La rotazione settoriale è iniziata. Ma il megatrend tecnologico non si ferma affatto. E, come spiega Luke Barrs, Head of Client Portfolio Management, Fundamental Equity EMEA di Goldman Sachs Asset Management, se è vero che i recenti venti contrari hanno spinto gli investitori a mettere in dubbio la sostenibilità di questa crescita, sicuramente queste preoccupazioni sono sopravvalutate. “Ciascuno dei quattro megatrend che abbiamo identificato – ovvero progresso tecnologici, sostenibilità ambientale, cambiamento delle abitudini dei consumatori e futuro dell'assistenza sanitaria - è destinato a guidare sempre di più la crescita economica in un mondo caratterizzato da una crescita bassa”, spiega Barrs. “Nell'ambito tecnologico – aggiunge lo strategist - ciò che abbiamo osservato all'inizio della crisi era che la pandemia stava agendo come un catalizzatore per l'innovazione, e che le aziende che non avevano iniziato a pensare alla loro transizione verso il digitale dovevano farlo immediatamente”.

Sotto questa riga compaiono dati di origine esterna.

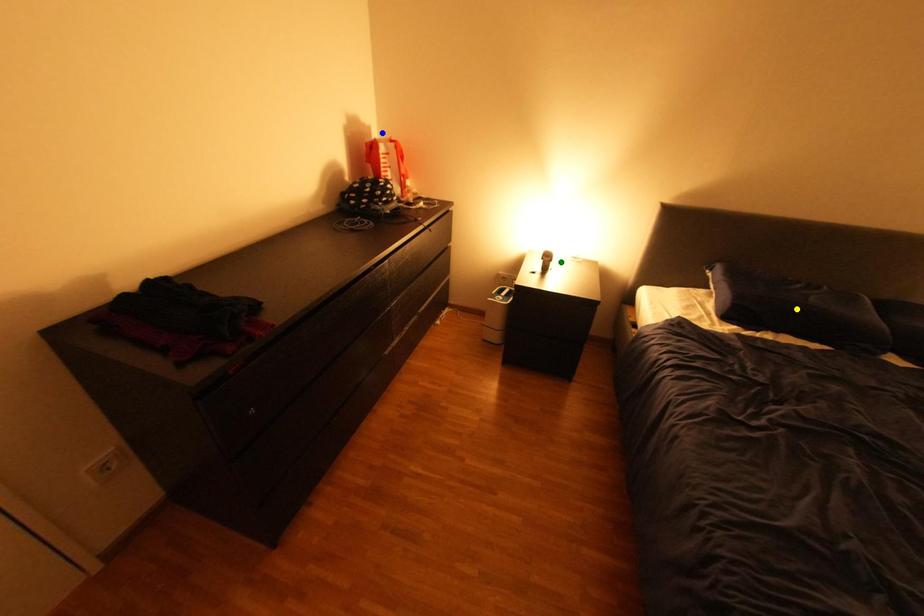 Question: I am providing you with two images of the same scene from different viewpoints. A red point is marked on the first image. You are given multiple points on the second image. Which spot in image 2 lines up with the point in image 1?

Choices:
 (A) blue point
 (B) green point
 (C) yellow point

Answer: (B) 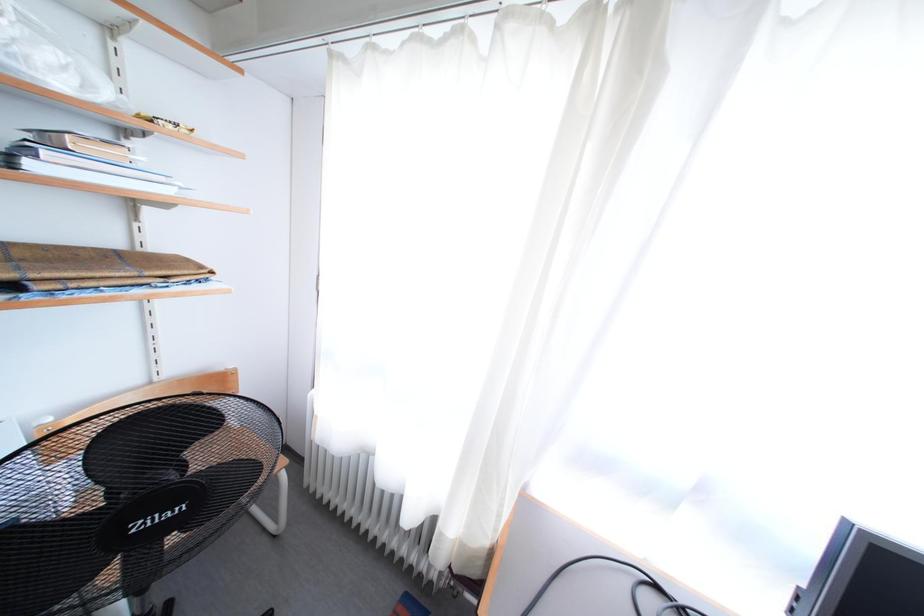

Come spiega lo Barrs, le aziende tecnologiche entrare nella crisi con bilanci molto solidi e il mercato è rimasto sorpreso da quanto abbiano investito aggressivamente durante il ciclo. “Riteniamo che i benefici di questi investimenti si manifesteranno nei fondamentali solo nei prossimi 12-24 mesi, quando le economie si apriranno e cominceremo a vedere una rapida accelerazione e adozione delle innovazioni da parte dei consumatori e delle imprese”, afferma Barrs. Detto questo, più di recente abbiamo assistito a movimenti di prezzo negativi, in quanto gli investitori hanno compiuto una rotazione dai titoli che hanno ottenuto i migliori risultati durante la crisi fino ad ora. “Crediamo che questo fenomeno rappresenti un'opportunità per la gestione attiva e che ci troviamo in un ottimo contesto per capire quali sono le tecnologie chiave che saranno parte integrante del futuro rispetto e quelle che stavano semplicemente beneficiando di circostanze contingenti e che probabilmente diventeranno obsolete quando usciremo dalla crisi”, è l'opinione di Barrs.

Ma quali sono le migliori opportunità? Secondo Barrs sono da individuare nel FinTech, vale a dire i pagamenti digitali, nelle neobank e nell'ascesa dei mobile wallet, così come nei componenti smart e, naturalmente, nei semiconduttori, che sono alla base di tutto il progresso tecnologico. “Mentre la natura ciclica della ripresa probabilmente continuerà e ci aspettano venti contrari, la nostra tesi rimane invariata”, dice lo strategist. Che conclude: “Crediamo infatti che l'innovazione tecnologica si stia espandendo oltre gli Stati Uniti, verso i Mercati Emergenti e alcune aree dell'Europa, oltre le mega-cap e lungo tutto lo spettro delle capitalizzazioni di mercato. Pensiamo che questa tesi si sia rafforzata a seguito della crisi e continuiamo a credere che il progresso tecnologico abbia ancora molta strada da percorrere”.